Mr. Keesing’s Punishment and Anne’s Talkative Nature
Anne was a good student who got along well with all of her teachers, with the exception of Mr Keesing, who taught her math. Her constant chatter irritated him.
As a form of punishment, he used to assign her extra work. As a result, he disciplined her by assigning her additional homework. He assigned her an essay titled “A Chatterbox.”
Completion of Extra Homework
Anne began to consider the essay ‘A Chatterbox’ after completing her regular homework. Anne was baffled as to what she could possibly write in the essay. She began writing because she felt it was necessary to do so. She wrote the three pages just for herself. She defined it as a characteristic of a student and stated that she inherited this trait from her mother, who was also a talker.
More Punishments for Anne
Mr.

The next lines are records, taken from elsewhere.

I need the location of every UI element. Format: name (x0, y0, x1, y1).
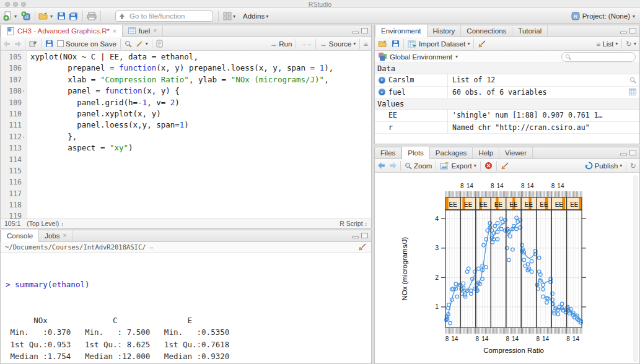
source-on-save-checkbox[interactable]: Source on Save (57, 40, 116, 48)
addins-grid-button[interactable]: ▾ (223, 10, 235, 22)
scope-selector[interactable]: Global Environment (390, 53, 452, 61)
expand-object-icon[interactable]: ▸ (379, 89, 385, 95)
goto-dir-icon[interactable]: → (149, 243, 153, 251)
expand-object-icon[interactable]: ▸ (379, 77, 385, 84)
scope-selector[interactable]: (Top Level) ↕ (27, 220, 63, 227)
project-menu-button[interactable]: R Project: (None) ▾ (571, 10, 635, 22)
nav-forward-button[interactable] (14, 41, 21, 47)
compile-report-button[interactable] (156, 40, 163, 48)
doc-type-selector[interactable]: R Script ↕ (340, 220, 367, 227)
tab-packages[interactable]: Packages (430, 147, 473, 158)
line-number: 109 (1, 97, 22, 108)
goto-file-function-input[interactable]: Go to file/function (115, 11, 213, 22)
chevron-down-icon: ▾ (233, 14, 235, 19)
tab-jobs[interactable]: Jobs × (39, 230, 72, 241)
nav-back-button[interactable] (4, 41, 11, 47)
save-button[interactable] (57, 10, 66, 22)
maximize-pane-icon[interactable] (629, 150, 636, 155)
code-tools-button[interactable]: ▾ (136, 40, 148, 48)
fold-marker-icon[interactable]: ▴ (22, 131, 25, 142)
next-plot-button[interactable] (389, 162, 397, 169)
open-in-new-window-button[interactable] (29, 40, 37, 47)
svg-text:EE: EE (494, 201, 503, 208)
maximize-pane-icon[interactable] (361, 233, 368, 238)
environment-row[interactable]: ▸rNamed chr "http://cran.csiro.au" (375, 122, 639, 134)
tab-viewer[interactable]: Viewer (499, 147, 533, 158)
close-icon[interactable]: × (63, 232, 67, 239)
svg-text:8: 8 (551, 183, 555, 189)
tab-plots[interactable]: Plots (401, 147, 430, 159)
close-icon[interactable]: × (153, 27, 157, 34)
new-project-button[interactable]: R (21, 10, 31, 22)
console-output[interactable]: > summary(ethanol) NOx C E Min. :0.370 M… (1, 253, 371, 364)
publish-button[interactable]: Publish ▾ (585, 162, 623, 170)
inspect-icon[interactable] (629, 77, 636, 84)
remove-plot-button[interactable] (484, 162, 493, 170)
save-all-button[interactable] (69, 10, 79, 22)
minimize-pane-icon[interactable] (352, 236, 359, 238)
line-number: 108 (1, 85, 22, 97)
minimize-pane-icon[interactable] (352, 32, 359, 33)
load-workspace-button[interactable] (378, 40, 388, 48)
minimize-pane-icon[interactable] (620, 32, 627, 33)
popout-icon (29, 40, 37, 47)
code-line: 116 (1, 176, 371, 188)
list-view-button[interactable]: ≡ List ▾ (597, 40, 618, 48)
console-tabbar: Console Jobs × (1, 230, 371, 242)
tab-environment[interactable]: Environment (375, 25, 427, 37)
document-outline-button[interactable]: ≡ (364, 40, 368, 48)
view-table-icon[interactable] (629, 89, 636, 95)
open-folder-icon (38, 12, 49, 20)
tab-fuel-data[interactable]: fuel × (123, 25, 163, 37)
minimize-pane-icon[interactable] (620, 154, 627, 155)
environment-row[interactable]: ▸CarslmList of 12 (375, 74, 639, 87)
source-arrow-icon: → (320, 40, 327, 48)
tab-help[interactable]: Help (473, 147, 499, 158)
refresh-plot-button[interactable]: ↻ (630, 162, 636, 170)
line-number: 114 (1, 154, 22, 165)
plots-tab-label: Plots (408, 149, 424, 157)
object-name: EE (388, 111, 397, 119)
open-file-button[interactable]: ▾ (38, 10, 53, 22)
code-line: 109 panel.grid(h=-1, v= 2) (1, 97, 371, 108)
find-replace-button[interactable] (125, 40, 132, 48)
new-file-button[interactable]: ▾ (3, 10, 17, 22)
rerun-button[interactable]: →→ (300, 40, 312, 47)
refresh-environment-button[interactable]: ↻▾ (626, 40, 636, 48)
tab-source-file[interactable]: R CH3 - Advanced Graphics.R* × (1, 25, 123, 37)
print-button[interactable] (87, 10, 97, 22)
clear-all-plots-button[interactable] (501, 162, 509, 170)
search-icon (565, 54, 571, 60)
tab-connections[interactable]: Connections (461, 25, 512, 37)
print-icon (87, 12, 97, 20)
close-icon[interactable]: × (113, 28, 116, 35)
goto-arrow-icon (120, 13, 126, 20)
addins-button[interactable]: Addins ▾ (243, 10, 268, 22)
fold-marker-icon[interactable]: ▾ (22, 85, 25, 97)
environment-row[interactable]: ▸EE'shingle' num [1:88] 0.907 0.761 1… (375, 110, 639, 122)
environment-row[interactable]: ▸fuel60 obs. of 6 variables (375, 87, 639, 99)
save-source-button[interactable] (45, 40, 53, 48)
import-dataset-label: Import Dataset (419, 40, 465, 48)
code-editor[interactable]: 105xyplot(NOx ~ C | EE, data = ethanol,1… (1, 51, 371, 219)
export-plot-button[interactable]: Export ▾ (440, 162, 476, 170)
environment-search-input[interactable] (561, 52, 636, 62)
tab-history[interactable]: History (427, 25, 462, 37)
tab-console[interactable]: Console (1, 230, 39, 242)
tab-tutorial[interactable]: Tutorial (512, 25, 548, 37)
clear-workspace-button[interactable] (478, 40, 486, 48)
line-number: 106 (1, 63, 22, 74)
maximize-pane-icon[interactable] (629, 28, 636, 33)
jobs-tab-label: Jobs (45, 232, 59, 240)
tab-files[interactable]: Files (375, 147, 401, 158)
object-value: 'shingle' num [1:88] 0.907 0.761 1… (448, 111, 626, 119)
save-workspace-button[interactable] (392, 40, 400, 48)
clear-console-icon[interactable] (358, 243, 367, 251)
maximize-pane-icon[interactable] (361, 28, 368, 33)
svg-text:R: R (573, 14, 577, 20)
previous-plot-button[interactable] (378, 162, 385, 169)
import-dataset-button[interactable]: Import Dataset ▾ (408, 40, 470, 48)
source-button[interactable]: → Source ▾ (320, 40, 356, 48)
run-button[interactable]: → Run (270, 40, 292, 48)
zoom-plot-button[interactable]: Zoom (405, 162, 432, 170)
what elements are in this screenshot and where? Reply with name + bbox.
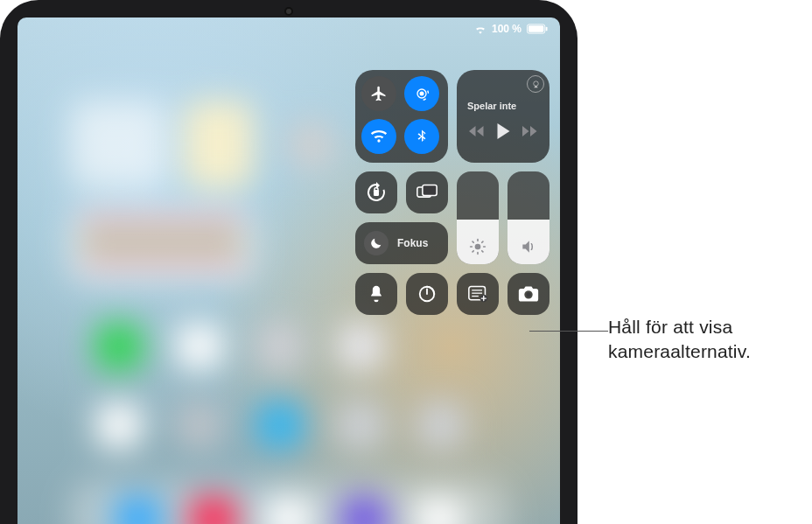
battery-percentage: 100 % [492,23,522,35]
svg-line-16 [482,251,483,252]
media-status-label: Spelar inte [457,101,516,111]
svg-line-18 [482,241,483,242]
timer-button[interactable] [406,273,448,315]
svg-point-10 [475,244,481,250]
svg-line-15 [472,241,473,242]
focus-label: Fokus [397,237,428,249]
media-module[interactable]: Spelar inte [457,70,550,163]
airplane-mode-toggle[interactable] [361,76,396,111]
media-prev-button[interactable] [469,125,485,137]
bluetooth-toggle[interactable] [404,119,439,154]
quick-note-button[interactable] [457,273,499,315]
svg-rect-7 [374,190,379,196]
front-camera-dot [284,7,293,16]
status-bar: 100 % [474,23,548,35]
silent-mode-button[interactable] [355,273,397,315]
svg-rect-2 [546,27,548,31]
focus-button[interactable]: Fokus [355,222,448,264]
wifi-status-icon [474,24,486,34]
camera-button[interactable] [508,273,550,315]
volume-slider[interactable] [508,171,550,264]
media-play-button[interactable] [497,123,510,139]
svg-rect-1 [528,25,544,31]
svg-point-25 [526,292,530,297]
control-center: Spelar inte [355,70,550,315]
orientation-lock-button[interactable] [355,171,397,213]
svg-rect-9 [423,185,437,195]
battery-icon [527,24,548,34]
callout-leader-line [529,331,608,332]
svg-line-17 [472,251,473,252]
airdrop-toggle[interactable] [404,76,439,111]
screen-mirroring-button[interactable] [406,171,448,213]
airplay-icon[interactable] [527,75,544,93]
brightness-slider[interactable] [457,171,499,264]
svg-point-3 [420,92,424,96]
wifi-toggle[interactable] [361,119,396,154]
moon-icon [364,231,388,255]
screen: 100 % [18,17,560,524]
ipad-frame: 100 % [0,0,578,524]
media-next-button[interactable] [522,125,538,137]
callout-text: Håll för att visa kameraalternativ. [608,315,801,365]
connectivity-module[interactable] [355,70,448,163]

Keesing read the essay in class and laughed. She was punished again in another lesson when she spoke. As a punishment, he assigned her another essay titled “An Incorrigible Chatterbox.” Mr Keesing did not object for two lessons after she turned in the essay. He did, however, catch Anne talking again during the third lesson.
So he punished her once more, this time by assigning her to write an essay titled “Quack, Quack, Quack, Said Mistress Chatterbox.” The class laughed at this. Mr Keesing was making fun of Anne, and she realised it.
Mr. Keesing is mocked by Anne Anne was amusingly trying to write something interesting and different for her homework this time. So she wrote an essay in verse with the help of her poet friend Sanne. The poem was about three baby ducklings, the offspring of a father swan and a mother duck. Because they quacked too much, the father swan bit the ducklings until they died.
Mr. Keesing received the joke correctly. He read the poem in both the class and other classes. Anne had been granted the right to speak and had not been assigned any additional homework since that time. Mr. Keesing’s demeanour has shifted, and he has begun to tell jokes in class.
Summary of the Chapter
This chapter is based on an excerpt from Anne Frank’s diary, which she kept when she was 13 years old. She keeps a diary in which she writes about everything that happens in her life and considers it to be her best friend.
Her family sought refuge during the German invasion of Holland. She began writing in her diary around that time. She spent her adolescent years hidden from the rest of the world, and her diary was where she kept all her secrets. Following her death in 1945, her father published the diary.
About the Characters
Anne Frank was a thirteen-year-old Jewish girl who kept a diary while hiding from the Nazis in Amsterdam during WWII.
Margot Frank is Anne’s sister; she is three years her senior.
Anne’s father, Otto Frank, is a Jewish businessman who fled Germany after Hitler’s rise to power in the hope of finding refuge in Holland.
Mrs Edith Hollander is Frank Anne’s mother, and she is the source of many disagreements with Anne during the family’s two-year hiding period.
She was the Montessori School’s headmistress.
Mr. Keesing is Anne’s teacher, and he punishes her because he is irritated by her talkativeness.